For any spectrum $E$ we can define "spectrum with coefficients in $G$" by $EG := E \wedge MG$, where $MG$ is the Moore spectrum of type $G$.
If $E$ is an $A_{\infty}$ (resp. $E_{\infty})$ ring spectrum, will $EG$ also be $A_{\infty}$ (resp. $E_{\infty})$? If not in general, are there any specific conditions under which that might be true (e.g. $G$ finite etc)?
Thank you for any references!
This is not a full answer, but rather just an example.

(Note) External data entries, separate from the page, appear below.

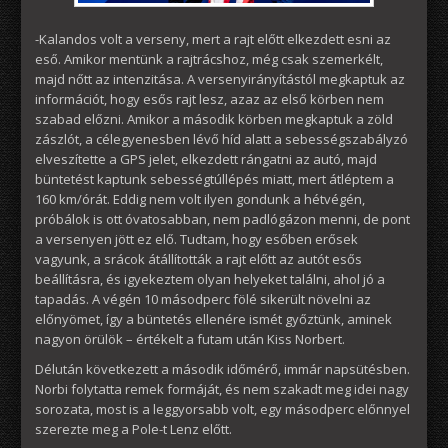
-Kalandos volt a verseny, mert a rajt előtt elkezdett esni az
eső. Amikor mentünk a rajtrácshoz, még csak szemerkélt,
majd nőtt az intenzitása. A versenyirányítástól megkaptuk az
információt, hogy esős rajt lesz, azaz az első körben nem
szabad előzni. Amikor a második körben megkaptuk a zöld
zászlót, a célegyenesben lévő híd alatt a sebességszabályzó
elveszítette a GPS jelet, elkezdett rángatni az autó, majd
büntetést kaptunk sebességtúllépés miatt, mert átléptem a
160 km/órát. Eddig nem volt ilyen gondunk a hétvégén,
próbálok is ott óvatosabban, nem padlógázon menni, de pont
a versenyen jött ez elő. Tudtam, hogy esőben erősek
vagyunk, a srácok átállították a rajt előtt az autót esős
beállításra, és igyekeztem olyan helyeket találni, ahol jó a
tapadás. A végén 10 másodperc fölé sikerült növelni az
előnyömet, így a büntetés ellenére ismét győztünk, aminek
nagyon örülök – értékelt a futam után Kiss Norbert.
Délután következett a második időmérő, immár napsütésben.
Norbi folytatta remek formáját, és nem szakadt meg idei nagy
sorozata, most is a leggyorsabb volt, egy másodperc előnnyel
szerezte meg a Pole-t Lenz előtt.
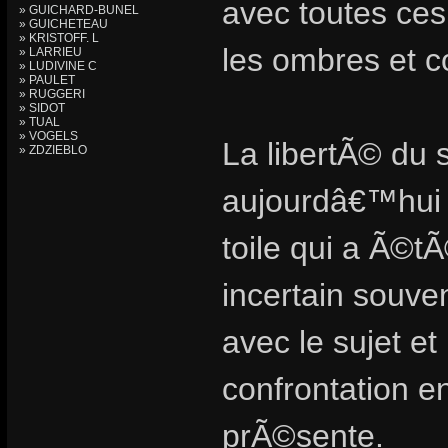
avec toutes ces
» GUICHARD-BUNEL
» GUICHETEAU
» KRISTOFF. L
les ombres et co
» LARRIEU
» LUDIVINE C
» PAULET
» RUGGERI
» SIDOT
» TUAL
» VOGELS
La libertÃ© du 
» ZDZIEBLO
aujourdâ€™hui
toile qui a Ã©
incertain souve
avec le sujet et
confrontation en
prÃ©sente.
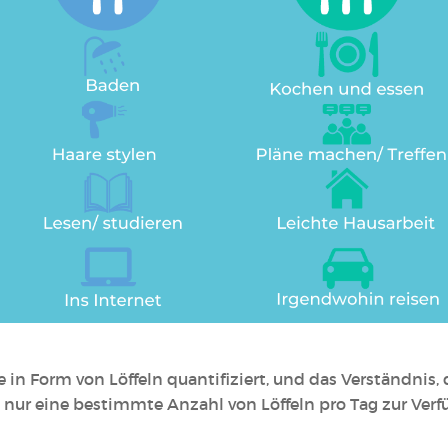
ie in Form von Löffeln quantifiziert, und das Verständnis,
nur eine bestimmte Anzahl von Löffeln pro Tag zur Verfü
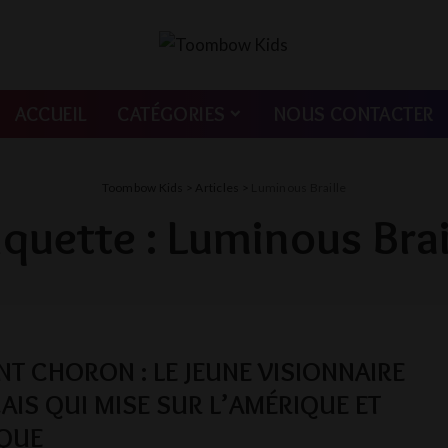
ACCUEIL
CATÉGORIES
NOUS CONTACTER
Toombow Kids
>
Articles
>
Luminous Braille
iquette :
Luminous Brai
NT CHORON : LE JEUNE VISIONNAIRE
AIS QUI MISE SUR L’AMÉRIQUE ET
IQUE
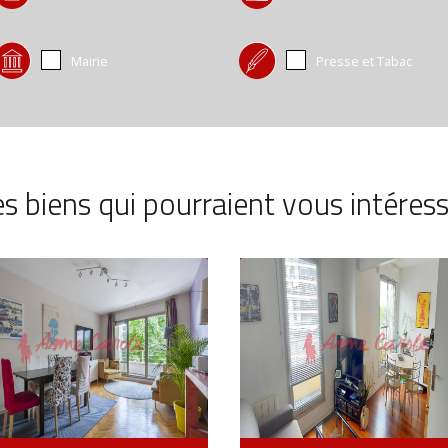
Mairie
Presse et Tabac
s biens qui pourraient vous intéres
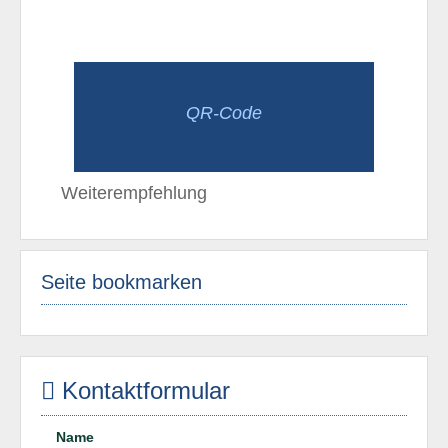
QR-Code
Weiterempfehlung
Seite bookmarken
Kontaktformular
Name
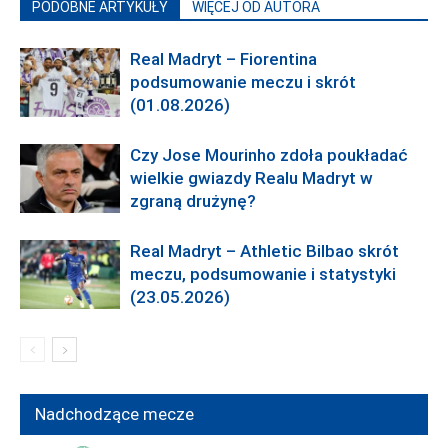
PODOBNE ARTYKUŁY
WIĘCEJ OD AUTORA
Real Madryt – Fiorentina
podsumowanie meczu i skrót
(01.08.2026)
Czy Jose Mourinho zdoła poukładać
wielkie gwiazdy Realu Madryt w
zgraną drużynę?
Real Madryt – Athletic Bilbao skrót
meczu, podsumowanie i statystyki
(23.05.2026)
Nadchodzące mecze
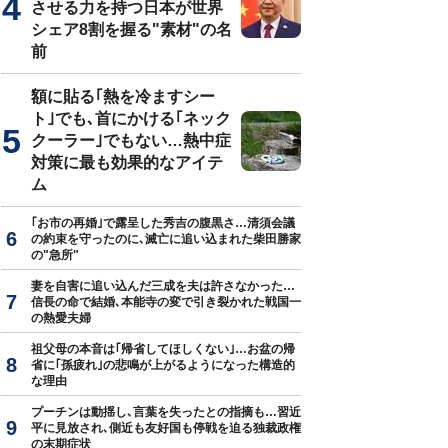
させる力を持つ日本が世界
シェア8割を握る"素材"の名
前
2世（写真＝Р. Голике и А. Вильборг／PD-RusEmpire／
Wikimedia
額に貼る｢熱を冷ますシー
ト｣でも､首にかける｢ネック
クーラー｣でもない…熱中症
対策に最も効果的なアイテ
ム
｢お市の再婚｣で露呈した秀吉の腹黒さ…清須会議
の約束を守ったのに､滅亡に追い込まれた柴田勝家
の"急所"
妻を自害に追い込んだ三成を夫は許さなかった…
信長の命で結婚､本能寺の変で引き裂かれた戦国一
の熱愛夫婦
祖父母の本音は｢帰省してほしくない｣…お盆の帰
省に｢孫疲れ｣の悲鳴が上がるようになった構造的
な理由
プーチンは動揺し､言葉を失ったとの指摘も…習近
平に見放され､側近も友好国も停戦を迫る独裁政権
の末期症状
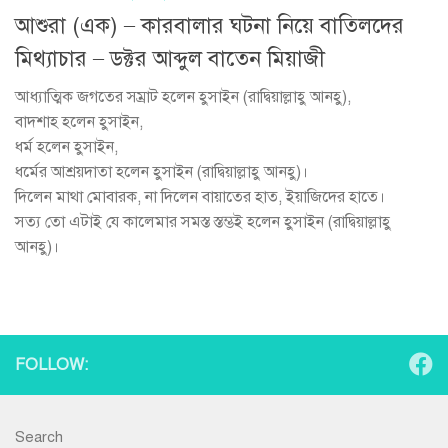
আশুরা (এক) – কারবালার ঘটনা নিয়ে বাতিলদের
মিথ্যাচার – ডক্টর আব্দুল বাতেন মিয়াজী
আধ্যাত্মিক জগতের সম্রাট হলেন হুসাইন (রাদ্বিয়াল্লাহু আনহু),
বাদশাহ হলেন হুসাইন,
ধর্ম হলেন হুসাইন,
ধর্মের আশ্রয়দাতা হলেন হুসাইন (রাদ্বিয়াল্লাহু আনহু)।
দিলেন মাথা মোবারক, না দিলেন বায়াতের হাত, ইয়াজিদের হাতে।
সত্য তো এটাই যে কালেমার সমস্ত স্তম্ভই হলেন হুসাইন (রাদ্বিয়াল্লাহু
আনহু)।
FOLLOW:
Search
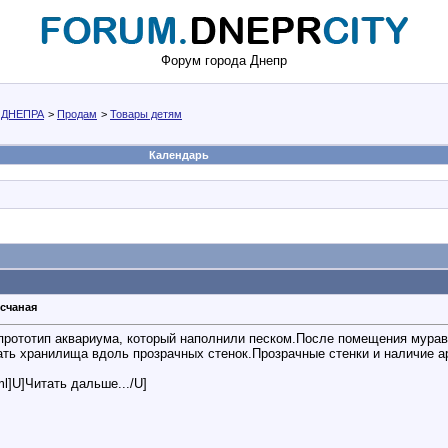
Форум города Днепр
 ДНЕПРА
>
Продам
>
Товары детям
Календарь
счаная
прототип аквариума, который наполнили песком.После помещения муравье
ть хранилища вдоль прозрачных стенок.Прозрачные стенки и наличие ар
ml]U]Читать дальше.../U]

Let $MC_2$ be the mod 2 Moore spectrum. Notably, it is not a ring spectrum, so even though $E = \mathbb{S}$ is $E_\infty$, the spectrum $\mathbb{S}C_2 \simeq MC_2$ is not a ring spectrum, let alone $A_\infty$ or $E_\infty$.
This shows that in general even if $E$ is a structured ring, $EG$ need not be. It also shows that the finiteness of $G$ is not the condition you are looking for.
Added later: In fact, you can just ask whether Moore spectra are highly structured. It turns out that it is generally not the case. For example, they are never $E_\infty$, and that for many $G$ they are known to not be $A_\infty$. See the answers on this mathoverflow question for details.